Chip Heath, co-author of Made to Stick: Why Some Ideas Survive and Others Die, was quoted in The New York Times:

“I HAVE a DVD remote control with 52 buttons on it, and every one of them is there because some engineer along the line knew how to use that button and believed I would want to use it, too…People who design products are experts cursed by their knowledge, and they can’t imagine what it’s like to be as ignorant as the rest of us.”

Industry perception will be defined by the client, not by the expert. The only person in the room who really needs to understand is the person writing the check. And there’s a great chance that each client is different in needs and goals. If he wants to call it Digital Out-of-Home, he can. If he wants to call it digital signage, he can. If he wants to call it Little Bo Peep…well…I guess he can. What matters is whether or not he gets it. If he does, he pays us.

DOOH? Digital Signage? Those names work just fine. Let’s embrace them and start giving clients a terrific experience.

2 Responses to “My Take: A Name By Any Other Name Is…”

  1. Nikos Acuna says:

    Great points, Paul. People tend to get caugh up in vernacular debates all the time. I think that for the time being, “DOOH” and the nomenclature surrounding it is sufficient, but will probably not suffice longterm. This is because as the industry expands in terms of collective footprint, reach, and targeting capability network to network, it is simultaneously contracting from an efficiency standpoint. I think that once we figure out how to maximize a singular platform of distribution, and when out-of-home will mean fully integrated, interactive, phased, consumer communication, I think that a sexier, sleeker term will then be coined. This will soon be the notion of “Digital Destination Advertising”, and refers to the wide range of elements that will be incorporated in a marketing strategy, being able to transform and harmonize content cross-platform, and to distribute consistent messages anywhere with a pixel. This is what we are working hard to achieve. Terminology and vernacular must be succinct with what the industry encompasses as a collective whole, what it can be, and what it must be in order to achieve that nirvana state of success we all want to experience within it.
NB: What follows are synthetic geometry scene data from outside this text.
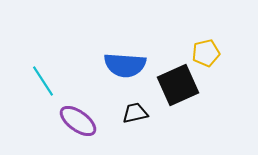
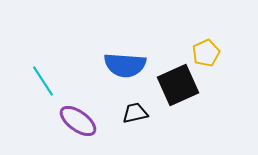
yellow pentagon: rotated 12 degrees counterclockwise
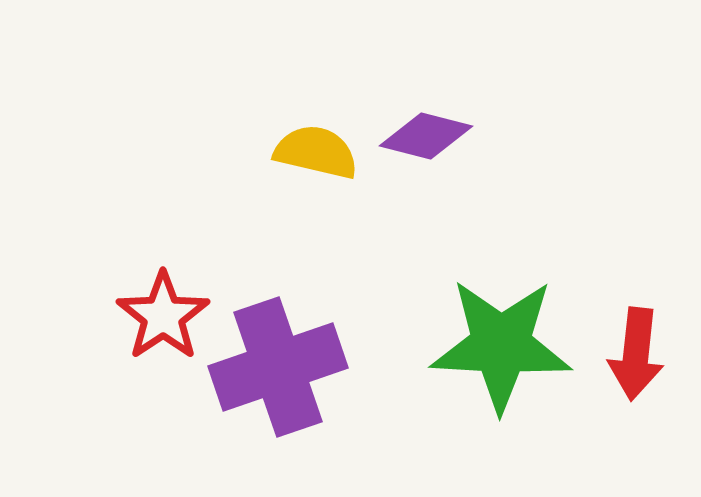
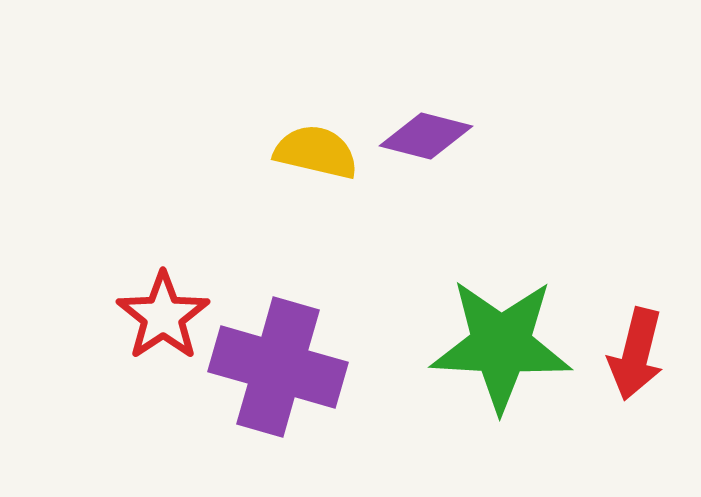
red arrow: rotated 8 degrees clockwise
purple cross: rotated 35 degrees clockwise
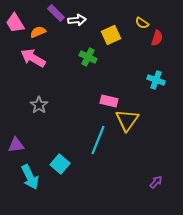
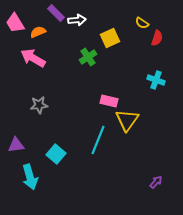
yellow square: moved 1 px left, 3 px down
green cross: rotated 30 degrees clockwise
gray star: rotated 30 degrees clockwise
cyan square: moved 4 px left, 10 px up
cyan arrow: rotated 10 degrees clockwise
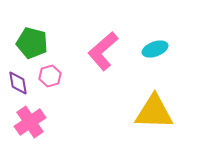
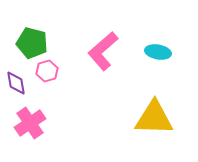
cyan ellipse: moved 3 px right, 3 px down; rotated 30 degrees clockwise
pink hexagon: moved 3 px left, 5 px up
purple diamond: moved 2 px left
yellow triangle: moved 6 px down
pink cross: moved 1 px down
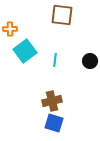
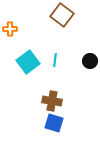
brown square: rotated 30 degrees clockwise
cyan square: moved 3 px right, 11 px down
brown cross: rotated 24 degrees clockwise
  2. [...] There are a few challenges the book faces. Overall, Mr. Kelsen makes the process and understanding sound much easier said than done. At several points in the book, I asked, “Okay, so how do I do that?” But, could not find an answer. As noted above with categorizing networks into three main sectors, the real understanding is in knowing that every single network, regardless of categorization, must have a unique and developed strategy. What works for one network will almost certainly not work for another. I feel it’s important not to gloss over this too much, to help the reader understand that it doesn’t matter if you own one screen or one thousand screens, this stuff is challenging and often nebulous. Industry veterans will attest to this quite freely. Perhaps that’s what makes the industry so exciting. (Heck, people continue to argue about whether or not we should call ourselves digital signage!) [...]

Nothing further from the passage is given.